As the answer, set down the lines below from the one containing "Image resolution: width=279" through the one containing "The width and", exactly and inclusively, and no others.

-------- Data excerpts --------

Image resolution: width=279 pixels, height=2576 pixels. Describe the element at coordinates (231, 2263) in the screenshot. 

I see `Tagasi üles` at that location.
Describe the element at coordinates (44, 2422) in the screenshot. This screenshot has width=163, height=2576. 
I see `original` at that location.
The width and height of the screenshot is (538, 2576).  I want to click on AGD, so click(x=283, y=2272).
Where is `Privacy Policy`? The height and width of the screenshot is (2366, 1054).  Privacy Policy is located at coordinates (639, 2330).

--------
-------- Data excerpts --------

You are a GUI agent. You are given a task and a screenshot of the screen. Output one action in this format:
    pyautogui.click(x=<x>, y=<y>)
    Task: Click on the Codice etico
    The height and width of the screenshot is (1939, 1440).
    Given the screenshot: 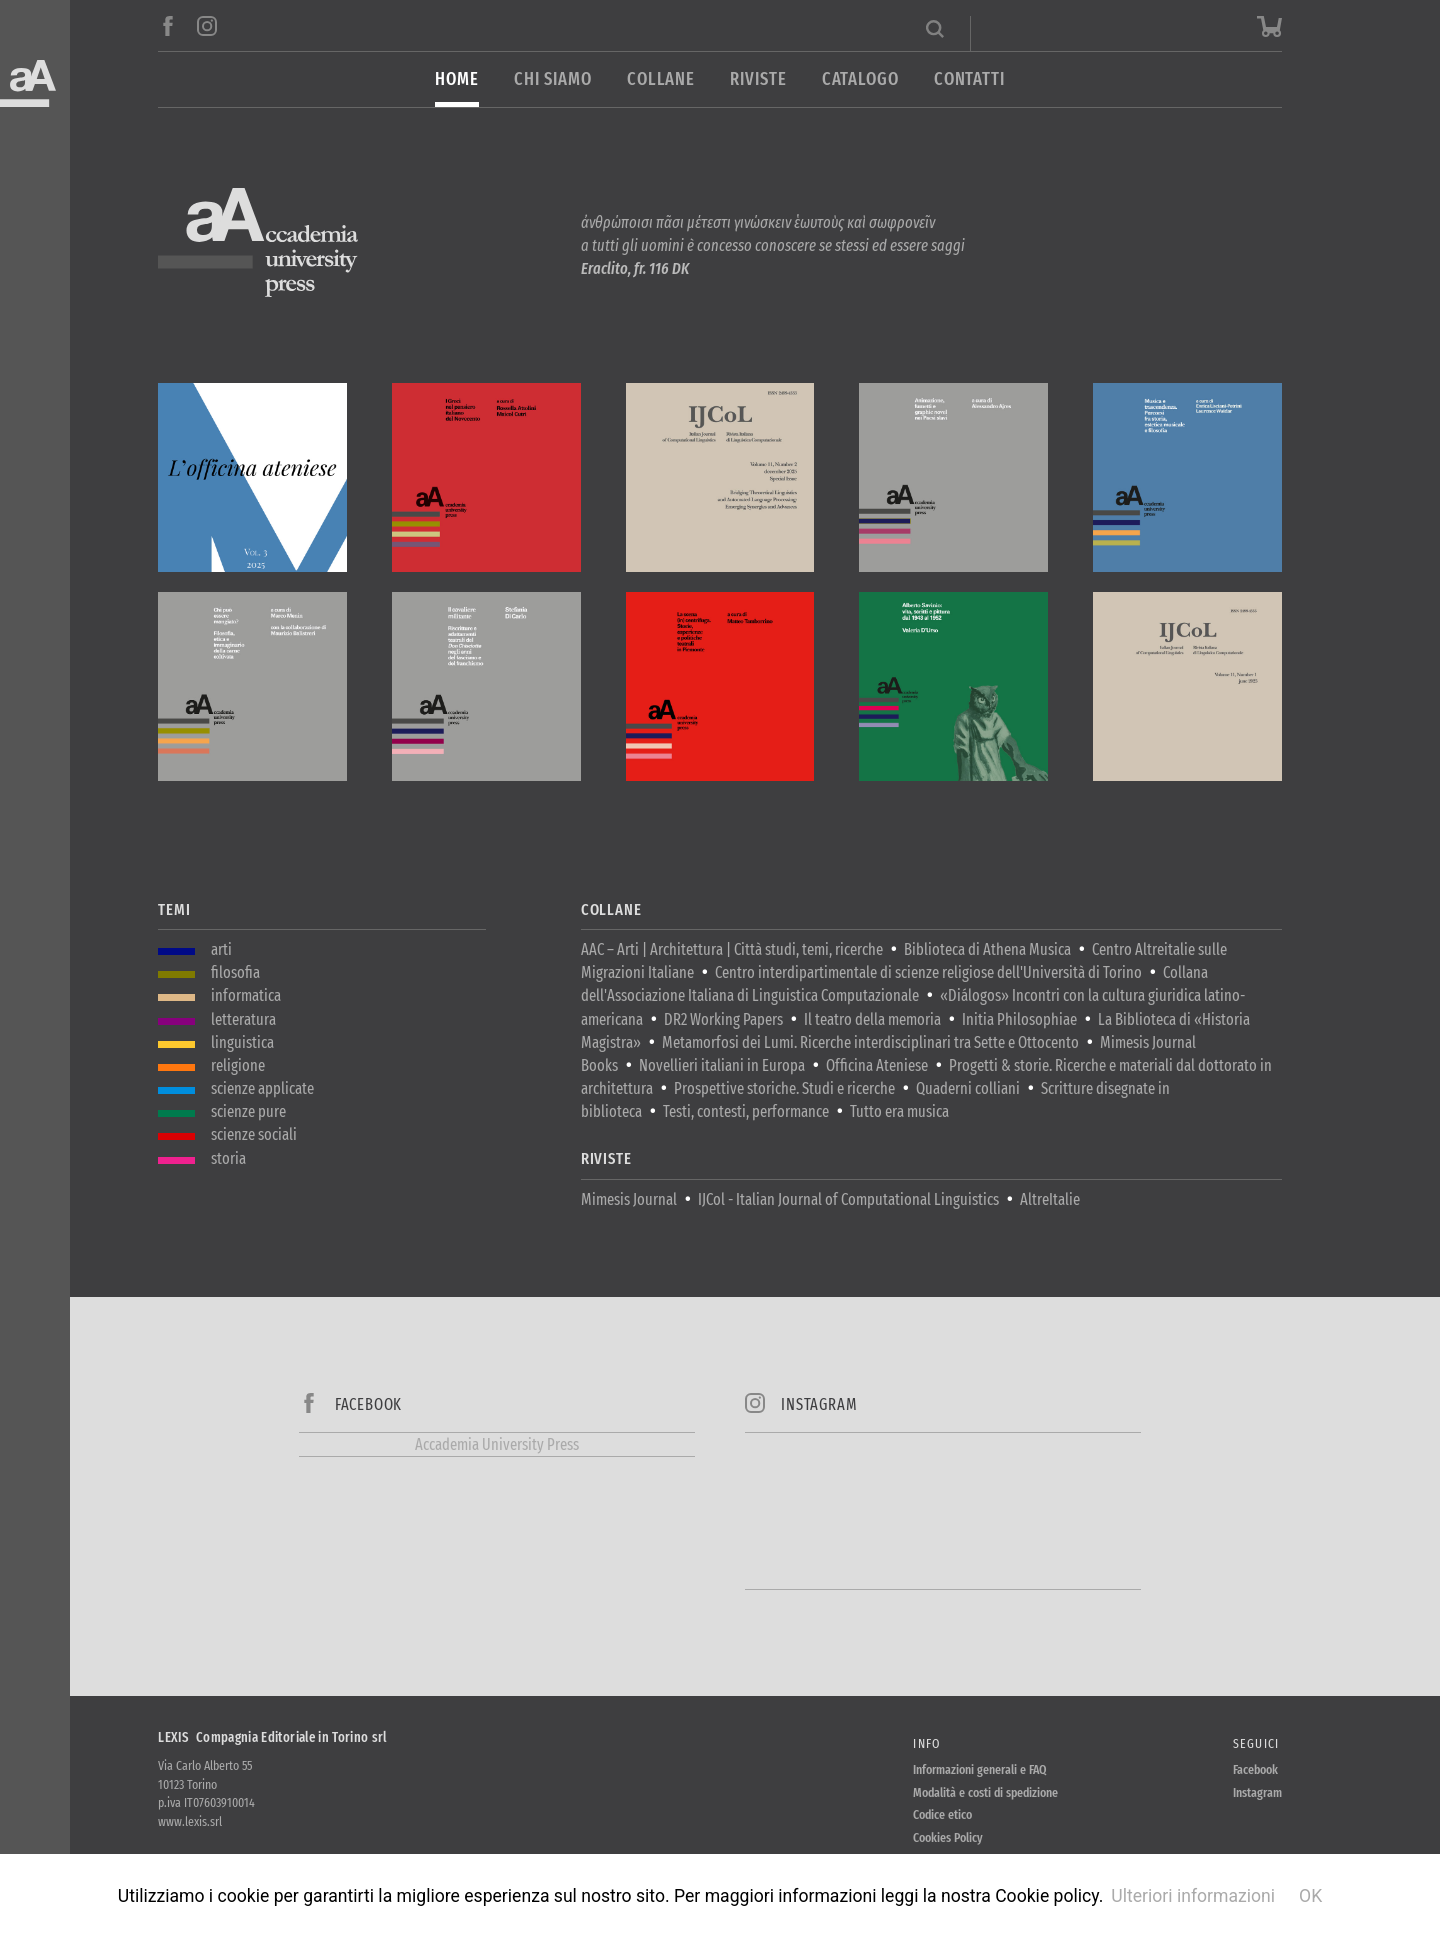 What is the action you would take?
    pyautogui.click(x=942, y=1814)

--------

## Task solution
Image resolution: width=279 pixels, height=2576 pixels. Describe the element at coordinates (231, 2263) in the screenshot. 

I see `Tagasi üles` at that location.
Describe the element at coordinates (44, 2422) in the screenshot. This screenshot has width=163, height=2576. 
I see `original` at that location.
The width and height of the screenshot is (538, 2576).  I want to click on AGD, so click(x=283, y=2272).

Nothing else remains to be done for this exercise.